Every patient with a shoulder dislocation requires thorough neurovascular examination, since failure to recognize an underlying arterial injury could lead to limb loss and possibly death. Prompt diagnosis and revascularization is critical, ideally within 2-3 h [10,11]. Clinically, the triad of expanding hematoma, anterior dislocation, and diminished distal pulses has been reported [12,13]. However, given the extensive collateral circulation of the upper extremity, axillary injury has been reported without evidence of decreased pulses [8]. Collateral circulation could propose a mechanism whereby irreversible tissue ischemia can be prevented during extended periods of ischemia [14]. As in this case, CT angiogram showed revascularization distal to the arterial injury consistent with an extensive collateral circulation. This presumably played a significant role in the prevention of tissue necrosis and overall return of limb function post operatively.

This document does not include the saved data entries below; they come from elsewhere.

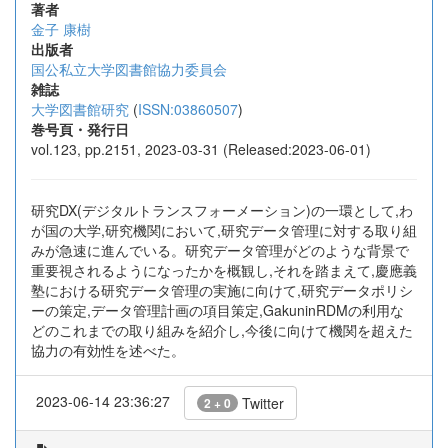
著者
金子 康樹
出版者
国公私立大学図書館協力委員会
雑誌
大学図書館研究
(
ISSN:03860507
)
巻号頁・発行日
vol.123, pp.2151, 2023-03-31 (Released:2023-06-01)
研究DX(デジタルトランスフォーメーション)の一環として,わ
が国の大学,研究機関において,研究データ管理に対する取り組
みが急速に進んでいる。研究データ管理がどのような背景で
重要視されるようになったかを概観し,それを踏まえて,慶應義
塾における研究データ管理の実施に向けて,研究データポリシ
ーの策定,データ管理計画の項目策定,GakuninRDMの利用な
どのこれまでの取り組みを紹介し,今後に向けて機関を超えた
協力の有効性を述べた。
2023-06-14 23:36:27
Twitter
2 + 0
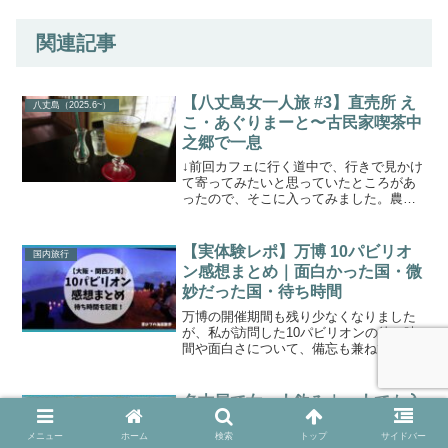
関連記事
【八丈島女一人旅 #3】直売所 え
八丈島（2025.6~）
こ・あぐりまーと〜古民家喫茶中
之郷で一息
↓前回カフェに行く道中で、行きで見かけ
て寄ってみたいと思っていたところがあ
ったので、そこに入ってみました。農産
物直売所「えこ・あぐりまーと」に寄る
全く調べていなかったんですが、どうや
ら「えこ・あぐりまーと」という直売所
【実体験レポ】万博 10パビリオ
国内旅行
の模様。入り口にハイビ...
ン感想まとめ｜面白かった国・微
妙だった国・待ち時間
万博の開催期間も残り少なくなりました
が、私が訪問した10パビリオンの待ち時
間や面白さについて、備忘も兼ねて訪れ
た順に記したいと思います。なお、感想
は当然ながら100％主観ですので、悪しか
らず！
名古屋で女一人飲み｜一人でも入
名古屋・伊勢（2026.4）
りやすい焼鳥屋「きんぼし 伏見
メニュー
ホーム
検索
トップ
サイドバー
店」レポ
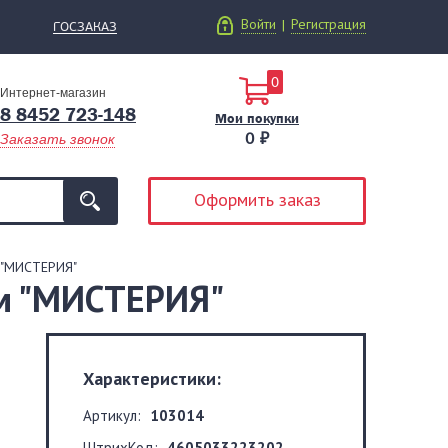
Войти
Регистрация
|
ГОСЗАКАЗ
0
Интернет-магазин
8 8452 723-148
Мои покупки
0 ₽
Заказать звонок
Оформить заказ
 "МИСТЕРИЯ"
км "МИСТЕРИЯ"
Характеристики:
Артикул:
103014
ШтрихКод:
4605033223202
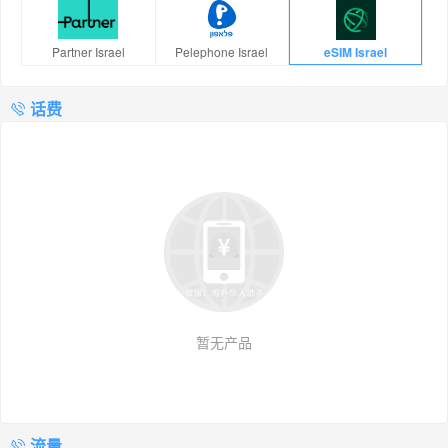
Partner Israel
Pelephone Israel
eSIM Israel
话费
暂无产品
流量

If clinical suspicion is high for vascular injury, advanced angiographic imaging should be employed to better quantify the injury. If an injury is confirmed, vascular surgery should be consulted urgently. Most commonly, axillary artery injuries leading to near or complete occlusion are treated surgically by vein or prosthetic bypass grafting. In the case here, surgery was primarily performed in order to establish hemostasis and prevent further active extravasation [15]. In addition, prophylactic forearm fasciotomies should be considered to prevent reperfusion injury associated compartment syndrome. One retrospective study of 62 patients with a variety of upper and lower extremity injuries found the incidence of compartment syndrome to

be 60% (37 patients) following revascularization [16,17]. The majority (31/37) of these patients had a prophylactic fasciotomy at the time of revascularization [18]. Of the remaining patients (6/37), a second surgery was required after revascularization. In these six patients rhabdomyolysis was found in five patients. Three patients required amputation. Additionally, in a recent report of 378 patients with varying vascular injuries of the extremities, six patients required amputation following revascularization as a result of compartment syndrome and subsequent tissue necrosis. These studies highlight the importance and potentially devastating sequelae of reperfusion injury, specifically in the setting of delayed revascularization [19]. Regardless of the warm ischemic time or the presence of collateral circulation, fasciotomies should always be performed if there is concern for reperfusion injury as failure to do so could lead to potentially irreversible limb necrosis.

While this arterial injury is an uncommon complication associated with shoulder dislocation, appropriate identification and treatment in this case resulted in recovery without permanent sequelae.